[Source data]

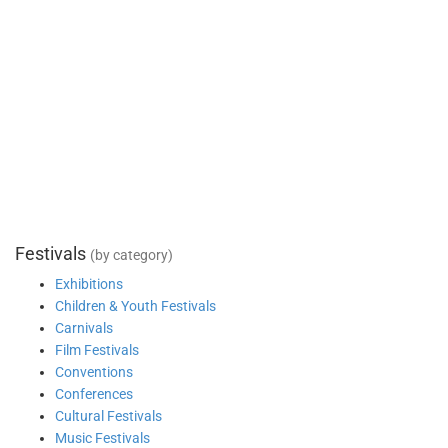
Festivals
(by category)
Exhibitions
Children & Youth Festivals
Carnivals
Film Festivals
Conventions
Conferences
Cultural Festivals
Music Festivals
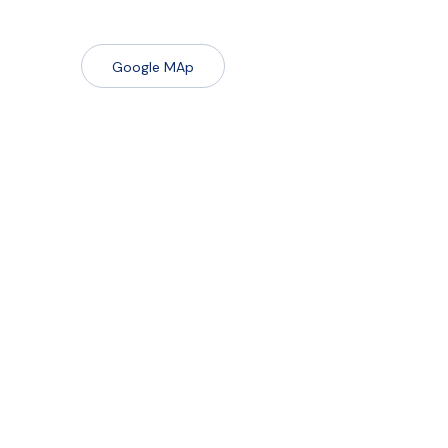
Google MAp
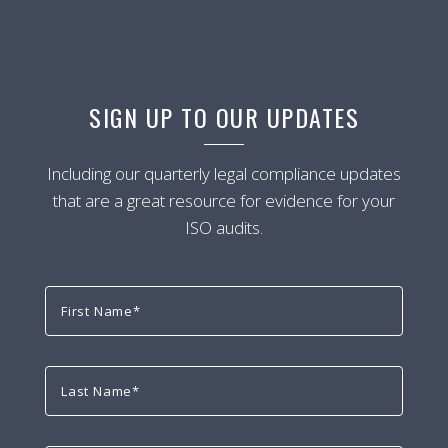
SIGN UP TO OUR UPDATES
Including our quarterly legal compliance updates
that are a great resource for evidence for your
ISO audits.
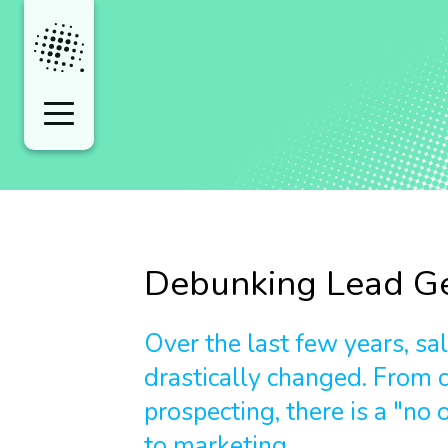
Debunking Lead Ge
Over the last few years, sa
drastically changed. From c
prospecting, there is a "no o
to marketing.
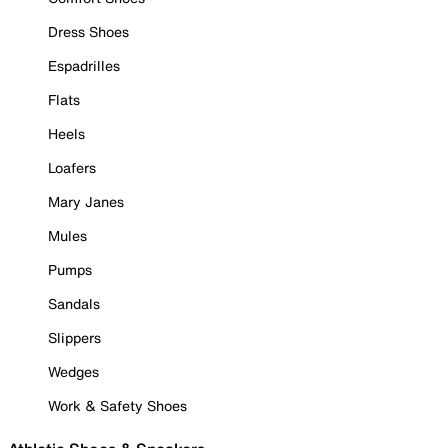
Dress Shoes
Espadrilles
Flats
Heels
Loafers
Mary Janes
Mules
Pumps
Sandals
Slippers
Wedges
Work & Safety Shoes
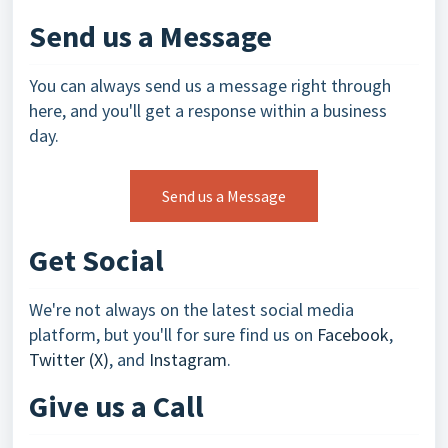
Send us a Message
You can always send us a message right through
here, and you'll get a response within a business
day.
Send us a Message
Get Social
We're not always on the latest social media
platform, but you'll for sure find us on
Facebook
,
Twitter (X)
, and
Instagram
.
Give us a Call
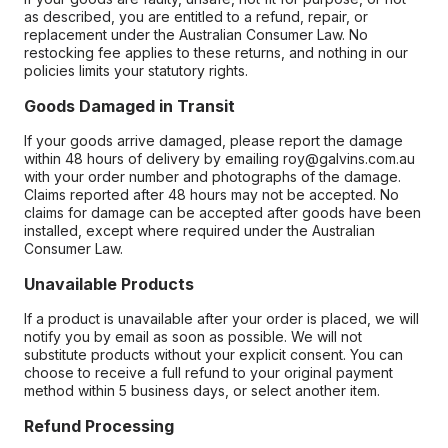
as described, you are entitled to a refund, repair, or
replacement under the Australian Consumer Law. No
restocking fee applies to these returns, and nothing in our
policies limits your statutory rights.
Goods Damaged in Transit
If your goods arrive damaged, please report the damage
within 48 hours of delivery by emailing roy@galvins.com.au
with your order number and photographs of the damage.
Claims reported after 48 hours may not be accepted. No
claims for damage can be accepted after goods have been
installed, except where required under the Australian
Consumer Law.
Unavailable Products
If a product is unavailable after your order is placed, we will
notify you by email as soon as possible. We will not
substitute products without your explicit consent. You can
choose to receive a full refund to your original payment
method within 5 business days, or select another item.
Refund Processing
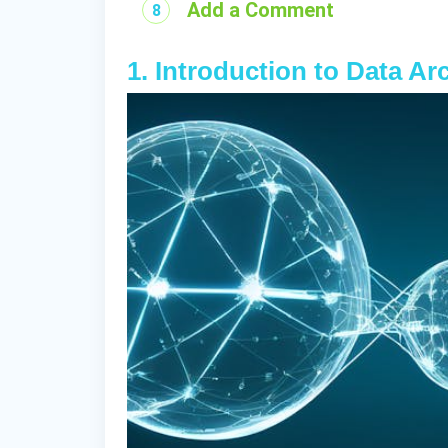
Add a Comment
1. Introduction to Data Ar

Work item — If a line of the records above holds the word "accepted", show it.

Task output —
Claims reported after 48 hours may not be accepted. No
claims for damage can be accepted after goods have been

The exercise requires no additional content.